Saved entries
◆ ◆ ◆ ◆ ◆

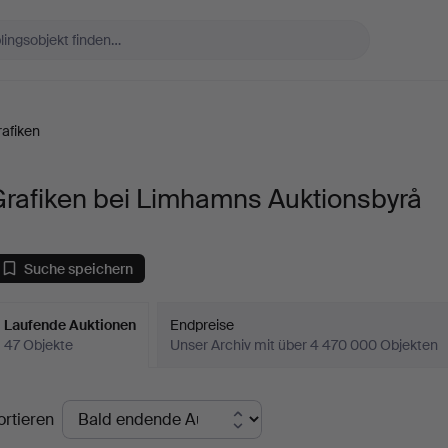
afiken
Grafiken bei Limhamns Auktionsbyrå
Suche speichern
Laufende Auktionen
Endpreise
47 Objekte
Unser Archiv mit über 4 470 000 Objekten
aufende
ortieren
uktionen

◆ ◆ ◆ ◆ ◆

**WORK REQUIRED**
The line with "Unser Archiv mit über 4 470 000 Objekten", the last line of the data above, and every line between them should be duplicated exactly, with nothing else.

**RESULT OF THE TASK**
Unser Archiv mit über 4 470 000 Objekten
aufende
ortieren
uktionen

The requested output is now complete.